Khanan - Friday, June 10, 2022 - linkDon’t believe and don’t feed a troll.
gruffi - Monday, June 13, 2022 - linkDoubtful. Amazon claims that Graviton2 has 40% more perf/price compared to current competition. While Graviton3 offers 20-30% more perf/price than Graviton2. So, if Bergamo offers at least 70-80% more performance than Milan at the same price, which seems very much possible, it will be very competitive in terms of perf/price.
mode_13h - Saturday, June 11, 2022 - linkAt 128/256 cores/threads and 12 channels (probably up to 2 DIMMs/channel), does it make any sense even to support dual-CPU configurations? As long as you can scale up memory enough with a single CPU, that's going to be more power-efficient (not to mention more efficient, period).
schujj07 - Wednesday, June 15, 2022 - linkMost servers are dual sockets. When you get into virtualization, having dual sockets is nice since you have more RAM slots available. In fact you are more likely to be RAM limited in your severs than CPU limited. Having a server with dual socket 32c/64t CPUs plus 1.5TB or 3TB RAM total would be VERY nice. Right now I am limited to 1TB/server.
mode_13h - Thursday, June 16, 2022 - link> Most servers are dual sockets.
Not Xeon D, which was (at least initially) focused on power-efficient scalability. Reportedly, it was co-developed with Facebook.

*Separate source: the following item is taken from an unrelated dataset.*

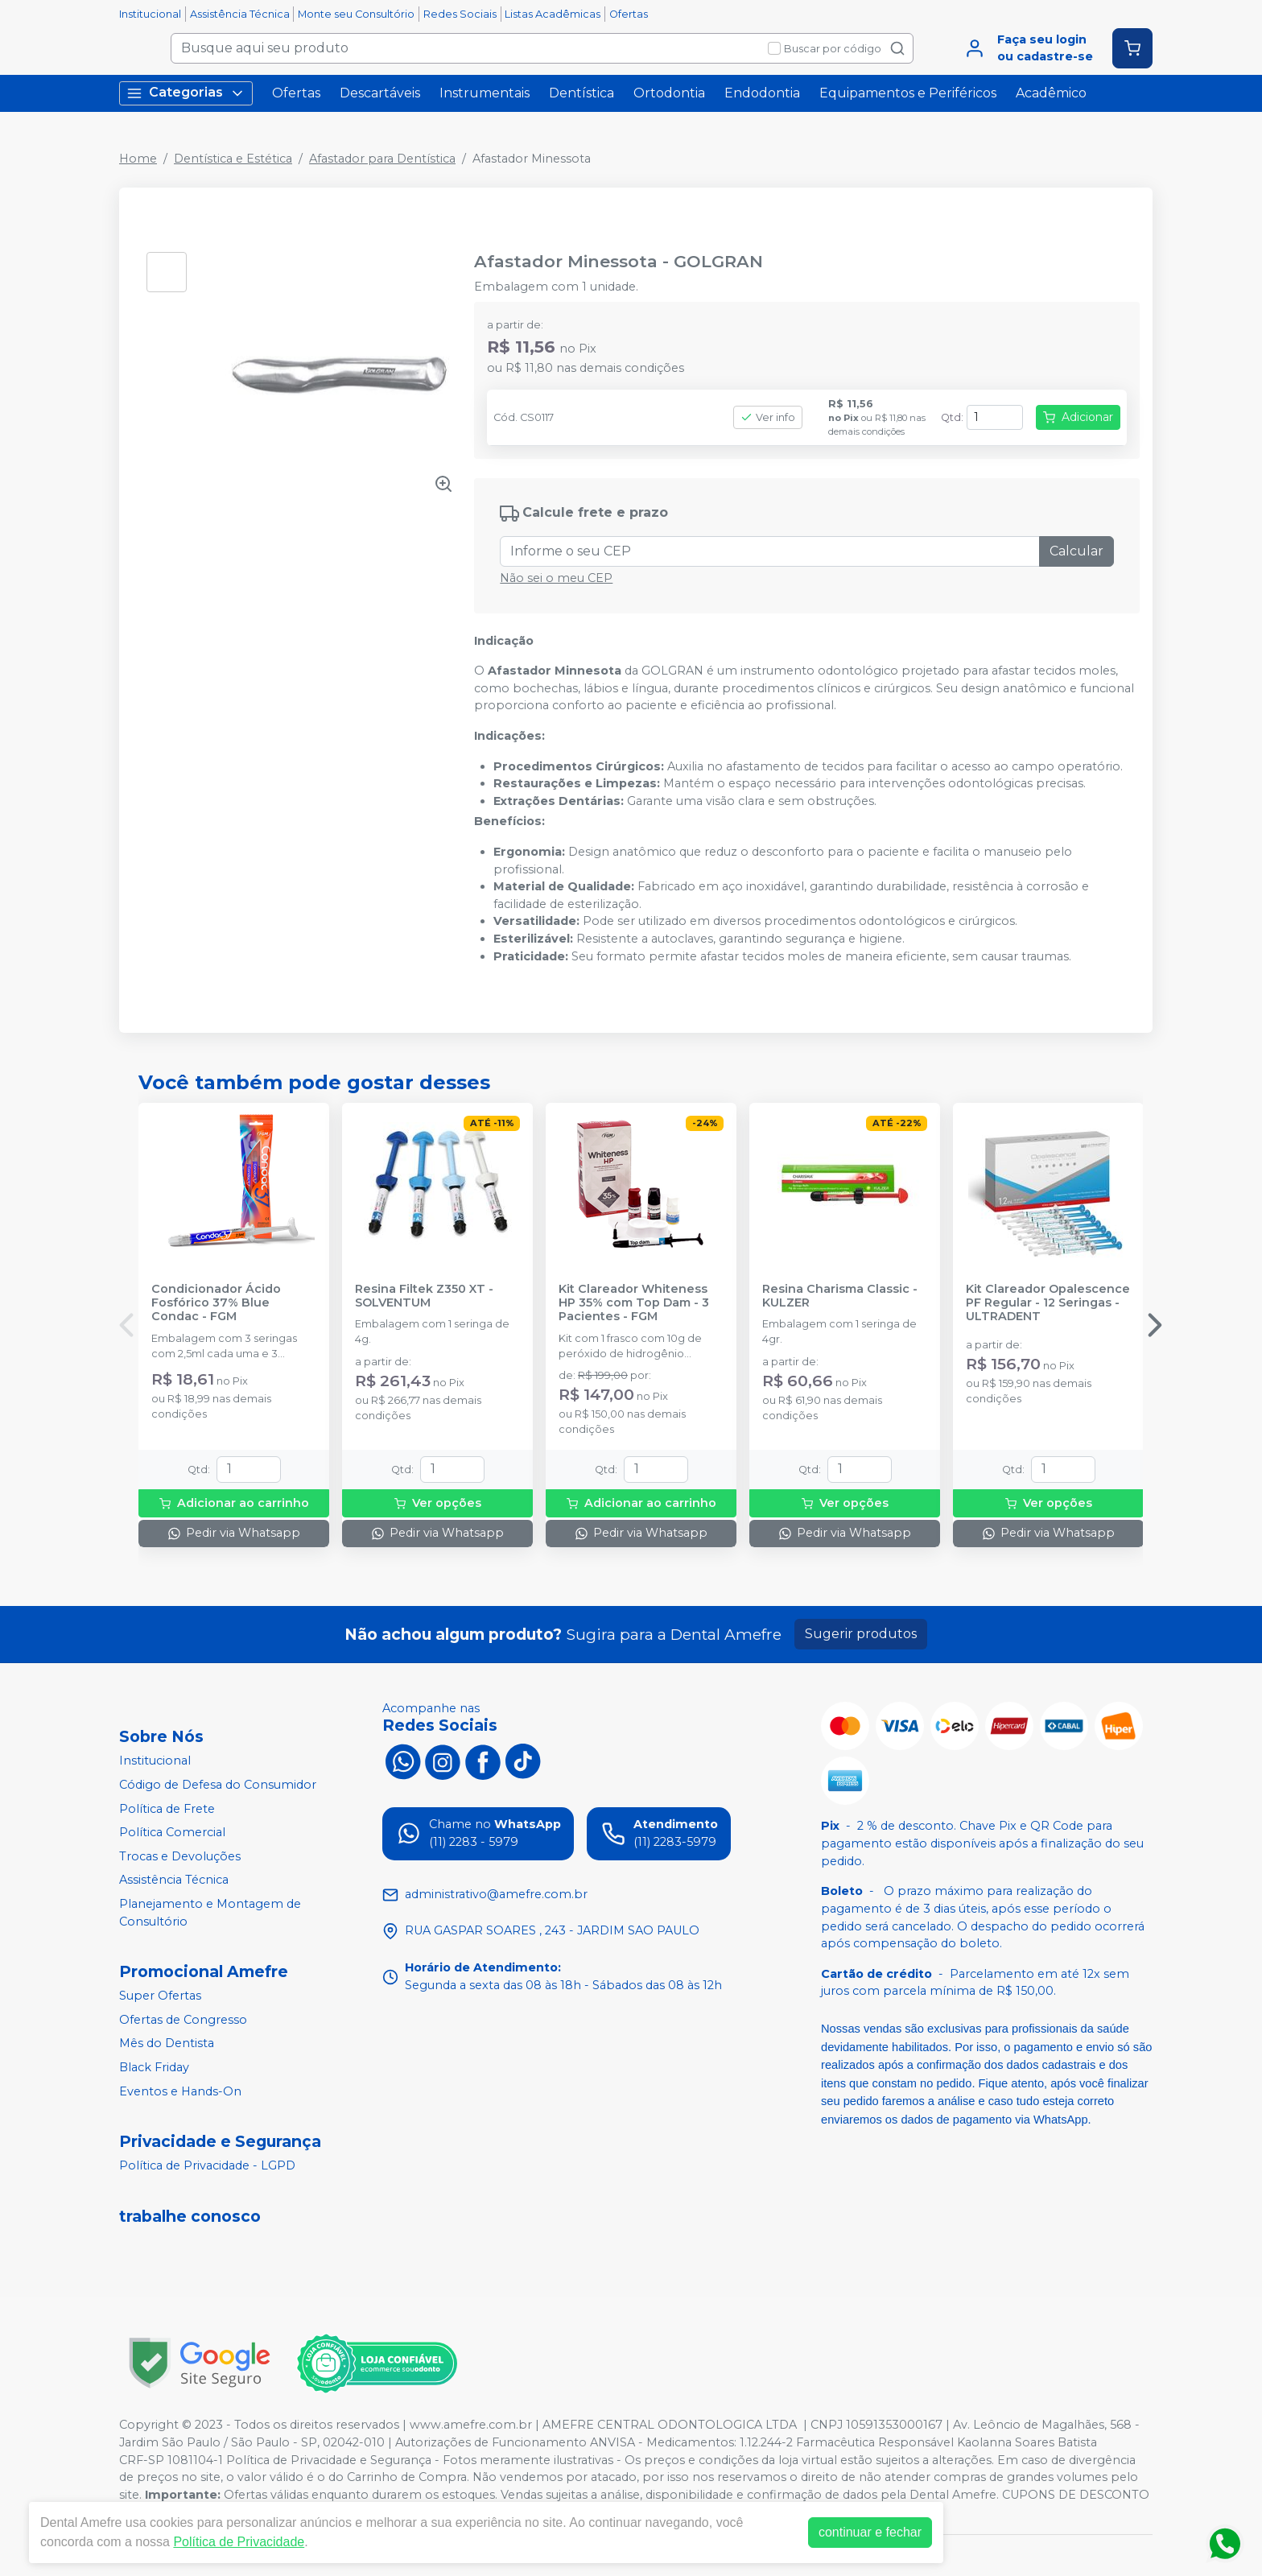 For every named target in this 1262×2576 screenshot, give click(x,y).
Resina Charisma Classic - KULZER (840, 1296)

The problem with dual-socket is that the cache coherency interconnect burns power and the latency of having to go through the other CPU has a big performance impact. While VM hypervisors and NUMA-aware scheduling and memory allocators can try to be clever about avoiding such scenarios, it's not a 100% solution. And to the extent that you can & are able to work around the problem, you might as well just sever the link and go single-CPU.
> In fact you are more likely to be RAM limited in your severs than CPU limited.
Perhaps CXL and memory tiering are better solutions to this problem. At least, it might scale better.
schujj07 - Thursday, June 16, 2022 - linkThe most popular server type are dual socket. I cannot find the numbers at the moment but IIRC dual socket servers account for more than 50% of all servers. Depending on your applications it can be cheaper to go dual socket and not use LRDIMMS.